## EXERCISE GOAL
From the line containing "Terms & Conditions (1032, 652)" to the line containing "Se connecter (78, 537)" in the records below, set down every line exactly as it stands, both ends included, and skip the pictures.

(Stored data entries)
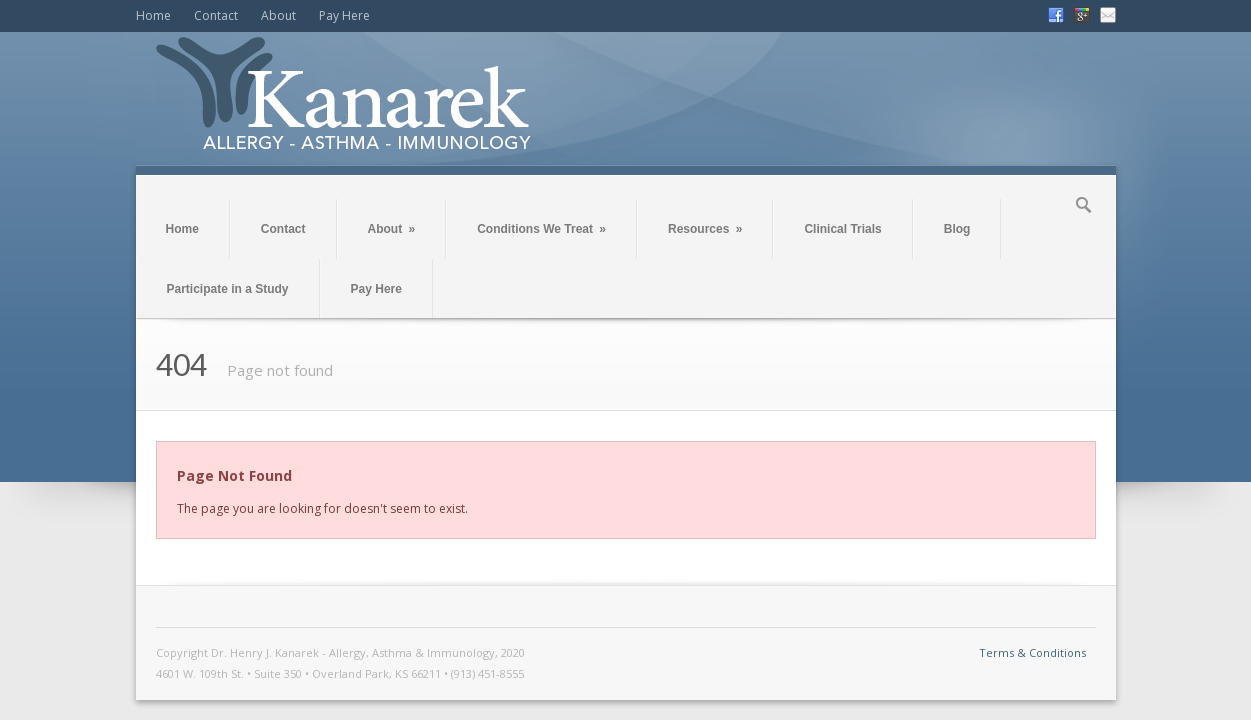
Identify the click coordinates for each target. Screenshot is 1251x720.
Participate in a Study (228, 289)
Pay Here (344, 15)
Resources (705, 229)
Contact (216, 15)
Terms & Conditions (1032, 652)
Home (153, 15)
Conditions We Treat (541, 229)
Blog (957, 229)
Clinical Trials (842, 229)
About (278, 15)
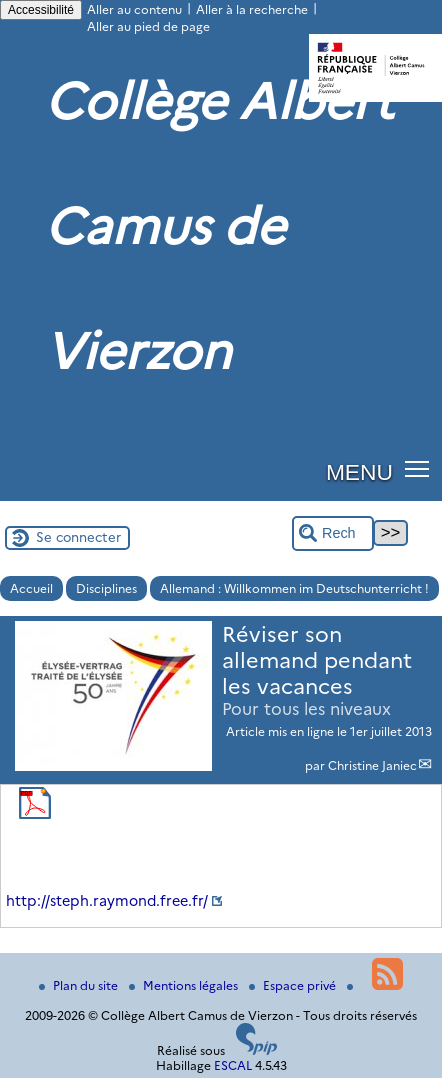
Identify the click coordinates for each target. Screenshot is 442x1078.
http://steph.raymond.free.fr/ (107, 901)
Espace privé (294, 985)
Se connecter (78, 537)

---

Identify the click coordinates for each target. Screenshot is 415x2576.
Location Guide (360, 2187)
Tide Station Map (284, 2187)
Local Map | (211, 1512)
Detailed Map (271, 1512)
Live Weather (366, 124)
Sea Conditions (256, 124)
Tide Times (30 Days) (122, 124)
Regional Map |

## EXERCISE RESULT
Terms & Conditions (1032, 652)
Home (153, 15)
Conditions We Treat (541, 229)
Blog (957, 229)
Clinical Trials (842, 229)
About (278, 15)
Identify the click coordinates for each target. Screenshot is 442x1078.
http://steph.raymond.free.fr/ (107, 901)
Espace privé (294, 985)
Se connecter (78, 537)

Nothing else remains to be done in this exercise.